L’office postal a fermé ses portes durant toute la journée d’hier.

«Peu avant 8h30, on a vu deux policiers devant l’office postal et on a entendu un hélicoptère patrouiller du côté de la plage», confiait, hier matin, un retraité en buvant son café, au tea-room situé à deux pas de la poste d’Yvonand, où deux hommes ont commis un brigandage à main armée, aux environs de 8h, avant de prendre la fuite.

Les employés, sous le choc, n’ont pas été autorisés à s’exprimer. «Ils ont bénéficié d’un soutien psychologique», affirme, toutefois, Nathalie Dérobert Fellay, porte-parole de La Poste, à Berne.

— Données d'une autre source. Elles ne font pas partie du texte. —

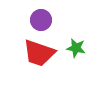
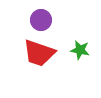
green star: moved 4 px right, 2 px down
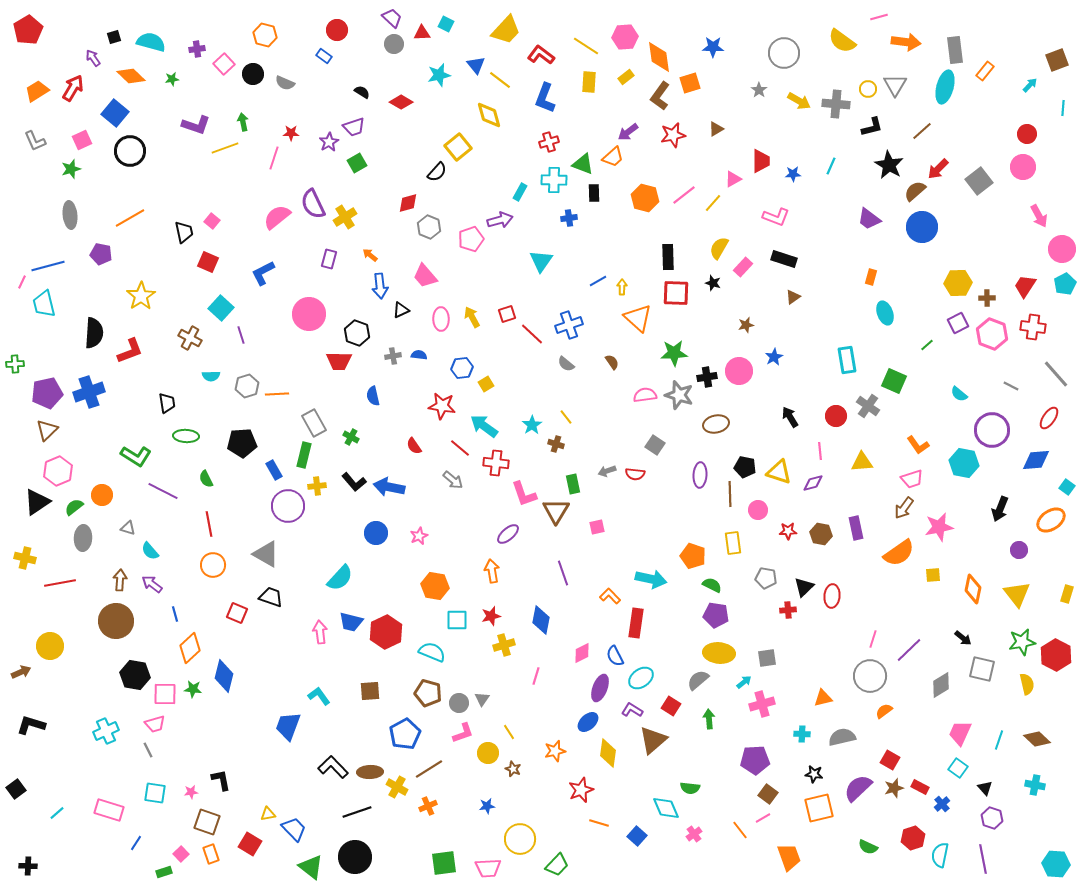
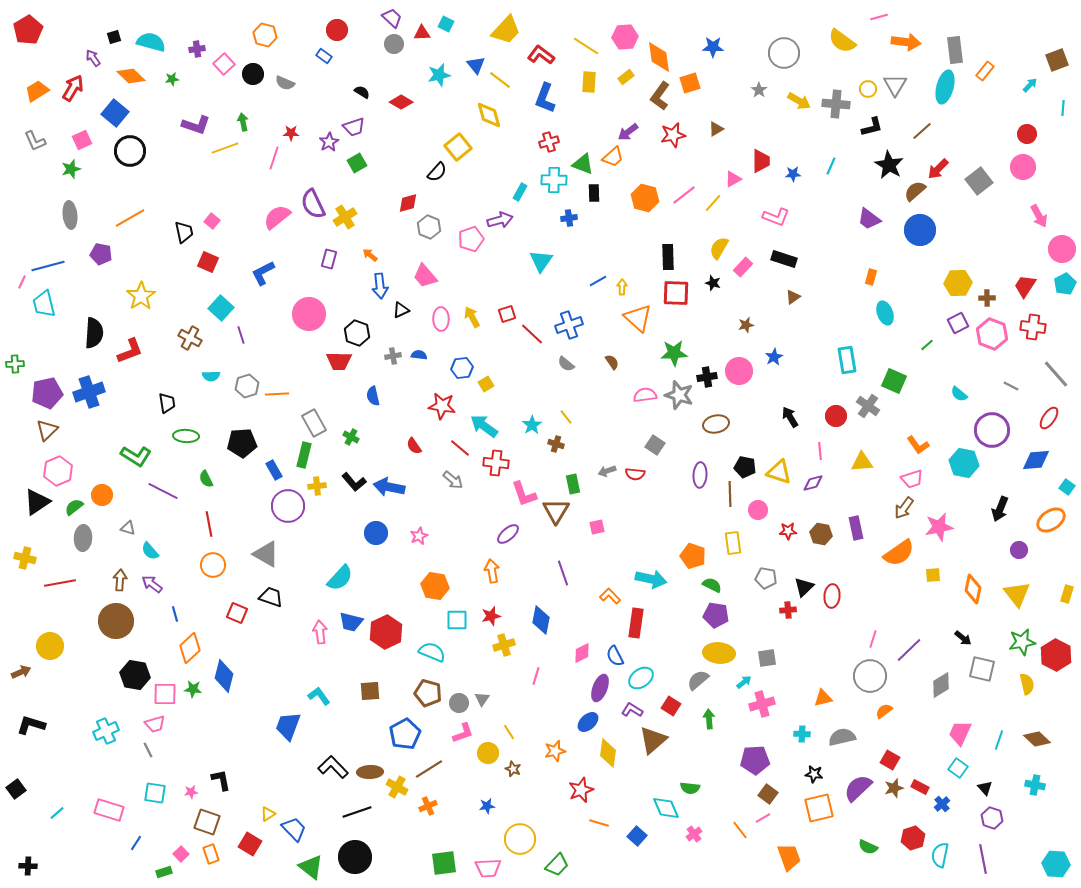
blue circle at (922, 227): moved 2 px left, 3 px down
yellow triangle at (268, 814): rotated 21 degrees counterclockwise
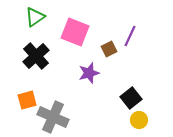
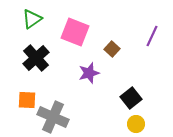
green triangle: moved 3 px left, 2 px down
purple line: moved 22 px right
brown square: moved 3 px right; rotated 21 degrees counterclockwise
black cross: moved 2 px down
orange square: rotated 18 degrees clockwise
yellow circle: moved 3 px left, 4 px down
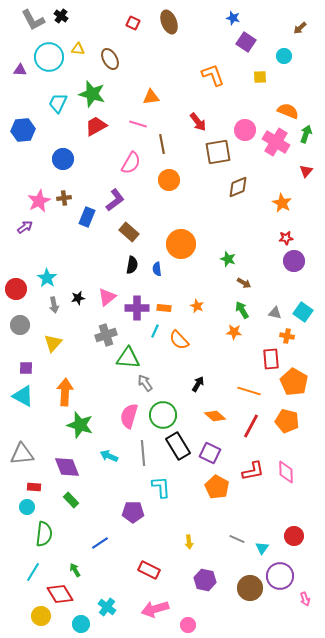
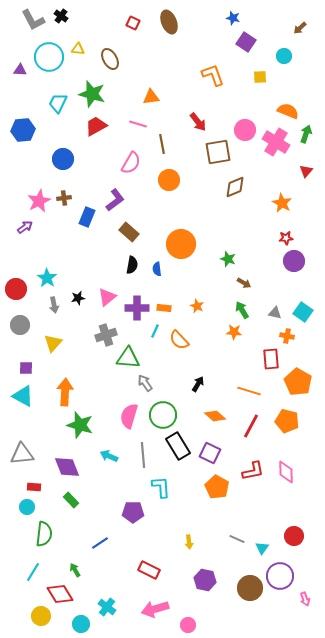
brown diamond at (238, 187): moved 3 px left
orange pentagon at (294, 382): moved 4 px right
gray line at (143, 453): moved 2 px down
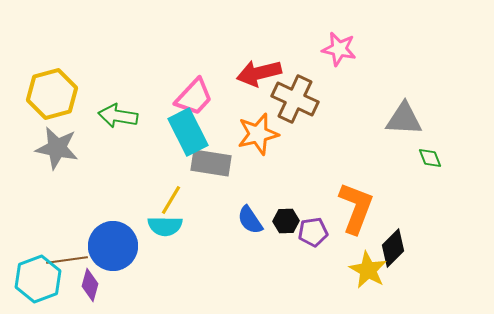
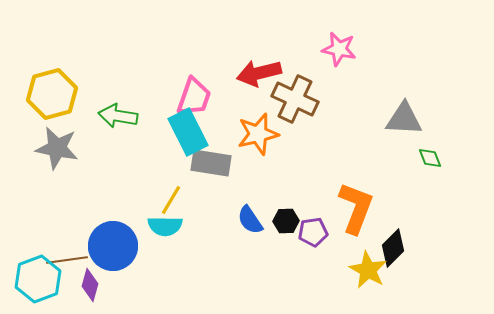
pink trapezoid: rotated 24 degrees counterclockwise
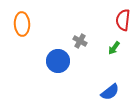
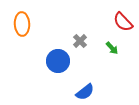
red semicircle: moved 2 px down; rotated 50 degrees counterclockwise
gray cross: rotated 16 degrees clockwise
green arrow: moved 2 px left; rotated 80 degrees counterclockwise
blue semicircle: moved 25 px left
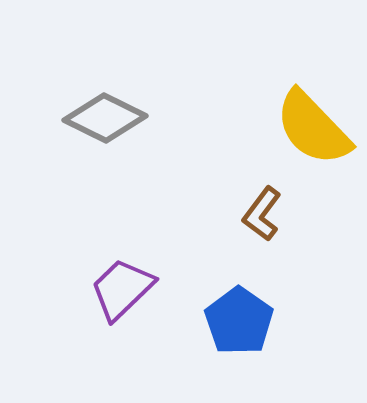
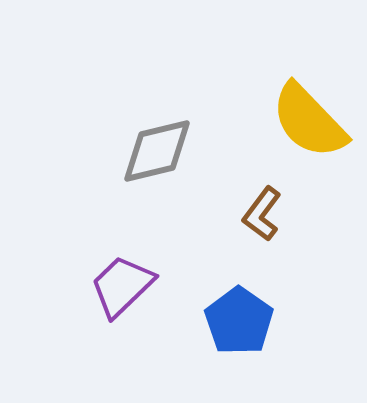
gray diamond: moved 52 px right, 33 px down; rotated 40 degrees counterclockwise
yellow semicircle: moved 4 px left, 7 px up
purple trapezoid: moved 3 px up
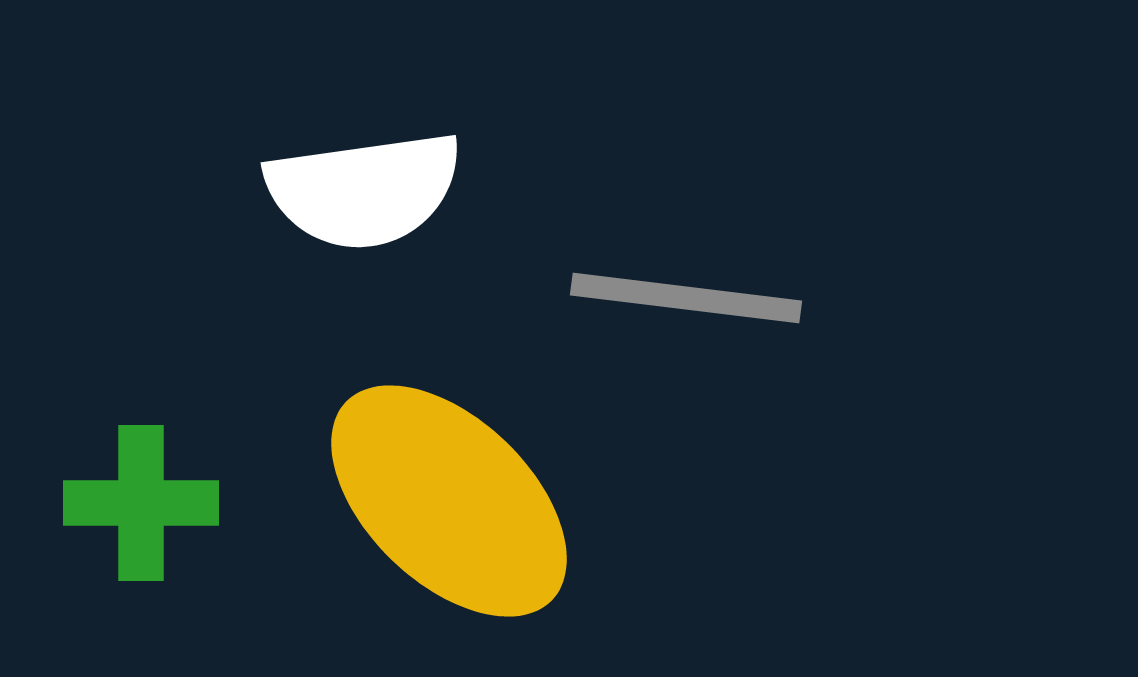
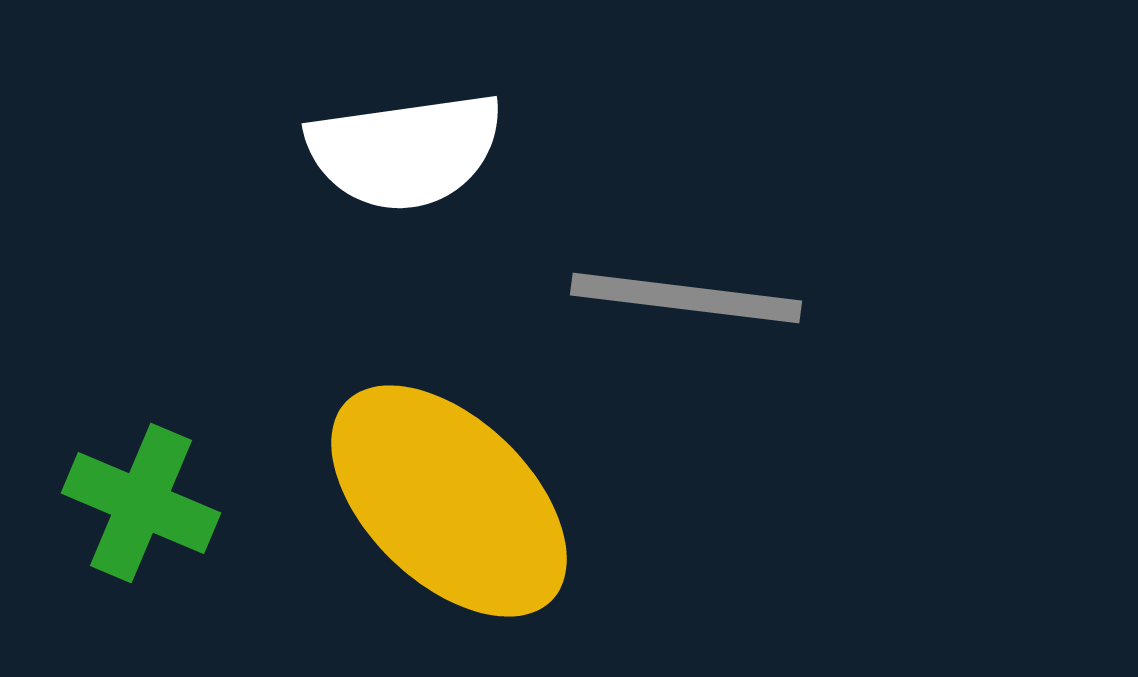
white semicircle: moved 41 px right, 39 px up
green cross: rotated 23 degrees clockwise
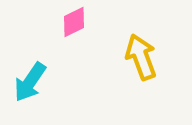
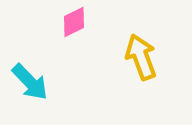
cyan arrow: rotated 78 degrees counterclockwise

Plus loin, du côté de la banque Raiffeisen, une employée révèle avoir vu une voiture circuler lentement à proximité de la gare, plus tôt dans la matinée. «J’ai attendu que le véhicule soit parti pour ouvrir le guichet. J’ai avisé les gendarmes de ce fait», souligne-t-elle.

 

Toujours en fuite

 

Selon la Police cantonale vaudoise, les deux hommes ont pu s’enfuir à pied peu avant l’arrivée des forces de l’ordre. «On ne sait pas s’ils sont montés à bord d’un véhicule», précise Arnold Poot, répondant presse pour la Police cantonale vaudoise. Un important dispositif policier, comprenant Police Nord vaudois, la Gendarmerie et la Police de sûreté vaudoise, a été déployé dans la région.

Les routes d’accès entre Yverdon-les-Bains et Cheyres étaient sous surveillance. Et l’office postal a dû fermer ses portes durant toute la journée pour les besoins de l’enquête.

A l’heure où nous publions ces lignes, les deux hommes sont toujours en fuite.

 

Et de trois…

 

En 2015 déjà, le guichet d’Yvonand avait été braqué à deux reprises. «Nous enverrons un courrier à La Poste à propos de ses mesures de sécurité», s’inquiète le syndic Philippe Moser.

Nathalie Dérobert Fellay, porte-parole de La Poste, répond : «Nos dispositifs de sécurité correspondent au standard technique actuel. Comme après chaque événement, une analyse sera effectuée par notre unité de sécurité d’entreprise, afin de déterminer s’il est nécessaire d’implémenter de nouvelles mesures pour renforcer la sécurité de l’office de poste concerné».